> [WHAT TO DO]: Repeat each entry word for word; the images are not part of the copy.

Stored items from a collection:
+===+

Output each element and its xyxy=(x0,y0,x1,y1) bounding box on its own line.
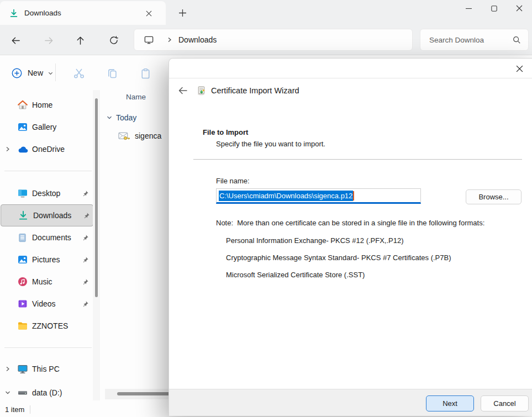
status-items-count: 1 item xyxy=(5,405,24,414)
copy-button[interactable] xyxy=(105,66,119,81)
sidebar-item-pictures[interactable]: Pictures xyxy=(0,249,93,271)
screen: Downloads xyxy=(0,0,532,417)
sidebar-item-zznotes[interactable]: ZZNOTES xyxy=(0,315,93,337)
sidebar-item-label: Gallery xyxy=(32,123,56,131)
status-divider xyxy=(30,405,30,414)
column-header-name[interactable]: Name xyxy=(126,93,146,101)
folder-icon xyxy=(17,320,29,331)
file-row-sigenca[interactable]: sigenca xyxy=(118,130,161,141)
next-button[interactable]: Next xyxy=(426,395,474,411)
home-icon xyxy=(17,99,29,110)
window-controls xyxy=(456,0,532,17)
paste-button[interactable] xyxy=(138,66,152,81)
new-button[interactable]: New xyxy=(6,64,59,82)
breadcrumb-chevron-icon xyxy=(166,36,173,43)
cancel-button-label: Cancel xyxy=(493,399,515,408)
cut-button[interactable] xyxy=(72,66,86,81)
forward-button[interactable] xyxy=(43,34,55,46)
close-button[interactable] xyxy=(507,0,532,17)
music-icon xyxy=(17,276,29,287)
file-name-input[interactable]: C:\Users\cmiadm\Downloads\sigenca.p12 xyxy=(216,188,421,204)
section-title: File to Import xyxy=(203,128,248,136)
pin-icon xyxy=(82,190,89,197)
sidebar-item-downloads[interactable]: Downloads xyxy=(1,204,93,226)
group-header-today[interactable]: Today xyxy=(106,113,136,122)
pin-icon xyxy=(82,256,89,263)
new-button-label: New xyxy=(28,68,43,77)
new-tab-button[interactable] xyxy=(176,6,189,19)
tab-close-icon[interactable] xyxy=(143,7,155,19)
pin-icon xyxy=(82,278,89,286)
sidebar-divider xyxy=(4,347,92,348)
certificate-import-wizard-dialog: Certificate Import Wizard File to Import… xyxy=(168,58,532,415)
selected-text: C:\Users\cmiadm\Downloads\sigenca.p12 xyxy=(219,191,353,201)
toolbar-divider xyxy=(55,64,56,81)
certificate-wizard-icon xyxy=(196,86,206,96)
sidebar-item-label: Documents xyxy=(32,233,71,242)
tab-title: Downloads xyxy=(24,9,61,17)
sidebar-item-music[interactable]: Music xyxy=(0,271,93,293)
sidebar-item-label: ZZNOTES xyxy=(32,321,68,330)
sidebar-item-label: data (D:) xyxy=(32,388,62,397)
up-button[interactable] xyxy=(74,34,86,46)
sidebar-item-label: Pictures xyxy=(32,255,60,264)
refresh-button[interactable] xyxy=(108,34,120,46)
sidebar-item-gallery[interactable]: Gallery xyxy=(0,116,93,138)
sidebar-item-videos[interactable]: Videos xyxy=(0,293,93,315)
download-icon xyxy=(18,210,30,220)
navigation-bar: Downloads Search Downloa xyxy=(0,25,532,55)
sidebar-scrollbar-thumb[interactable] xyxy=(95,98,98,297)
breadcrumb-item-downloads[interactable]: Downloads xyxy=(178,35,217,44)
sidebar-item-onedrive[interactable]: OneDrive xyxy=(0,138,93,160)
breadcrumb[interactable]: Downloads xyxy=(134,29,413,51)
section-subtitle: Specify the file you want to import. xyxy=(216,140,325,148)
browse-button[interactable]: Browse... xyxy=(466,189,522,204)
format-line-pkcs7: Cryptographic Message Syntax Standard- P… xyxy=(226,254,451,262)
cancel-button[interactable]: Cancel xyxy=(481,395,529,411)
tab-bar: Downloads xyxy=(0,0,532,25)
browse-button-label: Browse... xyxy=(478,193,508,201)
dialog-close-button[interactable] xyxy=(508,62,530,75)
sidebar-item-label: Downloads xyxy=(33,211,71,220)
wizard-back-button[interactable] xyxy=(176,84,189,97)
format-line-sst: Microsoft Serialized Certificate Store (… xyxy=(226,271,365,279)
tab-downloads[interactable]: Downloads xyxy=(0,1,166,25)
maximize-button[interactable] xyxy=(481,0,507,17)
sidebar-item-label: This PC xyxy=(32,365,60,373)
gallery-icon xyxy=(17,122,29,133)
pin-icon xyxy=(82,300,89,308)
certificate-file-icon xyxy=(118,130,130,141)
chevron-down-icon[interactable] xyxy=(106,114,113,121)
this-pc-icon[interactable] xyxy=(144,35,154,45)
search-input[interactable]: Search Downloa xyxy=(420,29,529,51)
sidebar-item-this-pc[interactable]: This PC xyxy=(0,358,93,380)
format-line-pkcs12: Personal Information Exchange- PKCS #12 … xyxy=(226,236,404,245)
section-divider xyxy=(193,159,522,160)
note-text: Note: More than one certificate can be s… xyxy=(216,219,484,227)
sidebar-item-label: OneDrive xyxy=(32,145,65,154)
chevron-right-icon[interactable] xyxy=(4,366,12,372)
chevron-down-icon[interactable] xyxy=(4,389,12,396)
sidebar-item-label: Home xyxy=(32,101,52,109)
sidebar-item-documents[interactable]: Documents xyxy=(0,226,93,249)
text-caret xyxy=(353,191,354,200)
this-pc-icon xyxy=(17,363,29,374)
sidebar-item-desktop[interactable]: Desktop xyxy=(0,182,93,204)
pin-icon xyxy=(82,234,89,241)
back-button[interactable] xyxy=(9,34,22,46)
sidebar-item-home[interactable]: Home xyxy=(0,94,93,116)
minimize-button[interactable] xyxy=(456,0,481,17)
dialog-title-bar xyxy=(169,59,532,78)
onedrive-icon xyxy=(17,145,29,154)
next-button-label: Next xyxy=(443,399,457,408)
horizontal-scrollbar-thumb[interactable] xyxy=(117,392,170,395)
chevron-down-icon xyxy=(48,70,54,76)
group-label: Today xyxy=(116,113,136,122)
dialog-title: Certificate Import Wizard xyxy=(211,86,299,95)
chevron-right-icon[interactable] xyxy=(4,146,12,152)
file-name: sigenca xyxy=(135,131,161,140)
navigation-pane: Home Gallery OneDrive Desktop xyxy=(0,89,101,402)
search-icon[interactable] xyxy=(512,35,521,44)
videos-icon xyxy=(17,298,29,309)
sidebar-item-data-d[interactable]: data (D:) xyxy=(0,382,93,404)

+===+

> [WRITTEN SOLUTION]:
Output each element and its xyxy=(x0,y0,x1,y1) bounding box on its own line.
status-items-count: 1 item xyxy=(5,405,24,414)
copy-button[interactable] xyxy=(105,66,119,81)
sidebar-item-pictures[interactable]: Pictures xyxy=(0,249,93,271)
screen: Downloads xyxy=(0,0,532,417)
sidebar-item-zznotes[interactable]: ZZNOTES xyxy=(0,315,93,337)
sidebar-item-label: Gallery xyxy=(32,123,56,131)
status-divider xyxy=(30,405,30,414)
column-header-name[interactable]: Name xyxy=(126,93,146,101)
folder-icon xyxy=(17,320,29,331)
file-row-sigenca[interactable]: sigenca xyxy=(118,130,161,141)
next-button[interactable]: Next xyxy=(426,395,474,411)
home-icon xyxy=(17,99,29,110)
window-controls xyxy=(456,0,532,17)
paste-button[interactable] xyxy=(138,66,152,81)
new-button[interactable]: New xyxy=(6,64,59,82)
breadcrumb-chevron-icon xyxy=(166,36,173,43)
cancel-button-label: Cancel xyxy=(493,399,515,408)
cut-button[interactable] xyxy=(72,66,86,81)
forward-button[interactable] xyxy=(43,34,55,46)
close-button[interactable] xyxy=(507,0,532,17)
music-icon xyxy=(17,276,29,287)
file-name-input[interactable]: C:\Users\cmiadm\Downloads\sigenca.p12 xyxy=(216,188,421,204)
section-title: File to Import xyxy=(203,128,248,136)
pin-icon xyxy=(82,190,89,197)
sidebar-item-downloads[interactable]: Downloads xyxy=(1,204,93,226)
group-header-today[interactable]: Today xyxy=(106,113,136,122)
pin-icon xyxy=(82,256,89,263)
new-button-label: New xyxy=(28,68,43,77)
new-tab-button[interactable] xyxy=(176,6,189,19)
tab-close-icon[interactable] xyxy=(143,7,155,19)
pin-icon xyxy=(82,278,89,286)
sidebar-divider xyxy=(4,347,92,348)
certificate-import-wizard-dialog: Certificate Import Wizard File to Import… xyxy=(168,58,532,415)
selected-text: C:\Users\cmiadm\Downloads\sigenca.p12 xyxy=(219,191,353,201)
toolbar-divider xyxy=(55,64,56,81)
certificate-wizard-icon xyxy=(196,86,206,96)
sidebar-item-label: Documents xyxy=(32,233,71,242)
tab-title: Downloads xyxy=(24,9,61,17)
sidebar-item-music[interactable]: Music xyxy=(0,271,93,293)
sidebar-item-label: ZZNOTES xyxy=(32,321,68,330)
sidebar-item-label: data (D:) xyxy=(32,388,62,397)
up-button[interactable] xyxy=(74,34,86,46)
sidebar-item-label: Pictures xyxy=(32,255,60,264)
refresh-button[interactable] xyxy=(108,34,120,46)
sidebar-item-gallery[interactable]: Gallery xyxy=(0,116,93,138)
sidebar-item-videos[interactable]: Videos xyxy=(0,293,93,315)
download-icon xyxy=(18,210,30,220)
navigation-bar: Downloads Search Downloa xyxy=(0,25,532,55)
sidebar-scrollbar-thumb[interactable] xyxy=(95,98,98,297)
breadcrumb-item-downloads[interactable]: Downloads xyxy=(178,35,217,44)
sidebar-item-onedrive[interactable]: OneDrive xyxy=(0,138,93,160)
breadcrumb[interactable]: Downloads xyxy=(134,29,413,51)
section-subtitle: Specify the file you want to import. xyxy=(216,140,325,148)
browse-button[interactable]: Browse... xyxy=(466,189,522,204)
format-line-pkcs7: Cryptographic Message Syntax Standard- P… xyxy=(226,254,451,262)
cancel-button[interactable]: Cancel xyxy=(481,395,529,411)
tab-bar: Downloads xyxy=(0,0,532,25)
browse-button-label: Browse... xyxy=(478,193,508,201)
dialog-close-button[interactable] xyxy=(508,62,530,75)
sidebar-item-label: Downloads xyxy=(33,211,71,220)
wizard-back-button[interactable] xyxy=(176,84,189,97)
format-line-sst: Microsoft Serialized Certificate Store (… xyxy=(226,271,365,279)
tab-downloads[interactable]: Downloads xyxy=(0,1,166,25)
maximize-button[interactable] xyxy=(481,0,507,17)
sidebar-item-label: This PC xyxy=(32,365,60,373)
gallery-icon xyxy=(17,122,29,133)
pin-icon xyxy=(82,300,89,308)
certificate-file-icon xyxy=(118,130,130,141)
chevron-down-icon[interactable] xyxy=(106,114,113,121)
this-pc-icon[interactable] xyxy=(144,35,154,45)
search-input[interactable]: Search Downloa xyxy=(420,29,529,51)
sidebar-item-this-pc[interactable]: This PC xyxy=(0,358,93,380)
format-line-pkcs12: Personal Information Exchange- PKCS #12 … xyxy=(226,236,404,245)
section-divider xyxy=(193,159,522,160)
note-text: Note: More than one certificate can be s… xyxy=(216,219,484,227)
sidebar-item-label: OneDrive xyxy=(32,145,65,154)
chevron-right-icon[interactable] xyxy=(4,366,12,372)
chevron-down-icon[interactable] xyxy=(4,389,12,396)
sidebar-item-label: Home xyxy=(32,101,52,109)
sidebar-item-documents[interactable]: Documents xyxy=(0,226,93,249)
text-caret xyxy=(353,191,354,200)
this-pc-icon xyxy=(17,363,29,374)
sidebar-item-desktop[interactable]: Desktop xyxy=(0,182,93,204)
pin-icon xyxy=(82,234,89,241)
back-button[interactable] xyxy=(9,34,22,46)
sidebar-item-home[interactable]: Home xyxy=(0,94,93,116)
minimize-button[interactable] xyxy=(456,0,481,17)
dialog-title-bar xyxy=(169,59,532,78)
onedrive-icon xyxy=(17,145,29,154)
next-button-label: Next xyxy=(443,399,457,408)
horizontal-scrollbar-thumb[interactable] xyxy=(117,392,170,395)
chevron-down-icon xyxy=(48,70,54,76)
group-label: Today xyxy=(116,113,136,122)
dialog-title: Certificate Import Wizard xyxy=(211,86,299,95)
chevron-right-icon[interactable] xyxy=(4,146,12,152)
file-name: sigenca xyxy=(135,131,161,140)
navigation-pane: Home Gallery OneDrive Desktop xyxy=(0,89,101,402)
search-icon[interactable] xyxy=(512,35,521,44)
videos-icon xyxy=(17,298,29,309)
sidebar-item-data-d[interactable]: data (D:) xyxy=(0,382,93,404)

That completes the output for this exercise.